The real battle should be for No. 2, and I see three contenders:
- Nick Toon: He is hurt by losing an 800-yard season to the previous decade. His two years were the top receiver on a team that threw rarely and was up a ton and on the Wilson team, which had enough quality playmakers and was also up so much so often that he probably could've put up more impressive numbers than he did. I also was a bit of a sucker for his game. Smooth position receiver, good jump ball guy. Not a burner, but fast enough to get 10-15 on a bubble screen.
- Erickson: He was interesting because he was in two sort of weird spots. As a junior, he was the bell cow with awful QB play and a great running game. As a senior, he had middling QB play and a sub-standard running game, and often had to carry the load from the slot, which is unusual. He was 772 and 978 yards in his two good years and a good returner. He wouldn't get my vote, but I wouldn't fault someone if the gave him theirs.

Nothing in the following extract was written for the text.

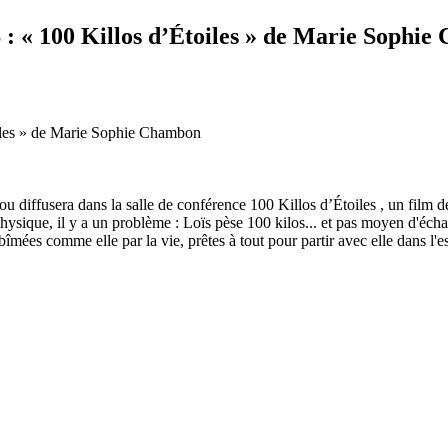
100 Killos d’Étoiles » de Marie Sophie
cou diffusera dans la salle de conférence 100 Killos d’Étoiles , un fil
physique, il y a un problème : Loïs pèse 100 kilos... et pas moyen d'échap
abîmées comme elle par la vie, prêtes à tout pour partir avec elle dans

-Cephus: His is an interesting case. Of anyone who got more than 500 yards in a decade this season, he had the 5th most yards in a year (901) and the fifth best average per catch (behind two Abby seasons, his own partial sophomore year and A.J. Taylor when the offense was awful). That big year he was the passing game bell cow backed by very solid QB play and a great running game, so he had the best blend of offensive focus and support. The issue is he only played less than two real seasons. The 2017 offense he was on has a mess of weapons and good Hornibrook, and he shined as a second option across nine games.
I'll probably lean Toon, just because I liked parts of his game and thought he was key in some great offenses, but either of the other two work. For some reason I'm not the most bullish on Q. Peavy had one really nice year, but basically quit/disappeared and I'm not sure his one year was better than the best of any of the other four.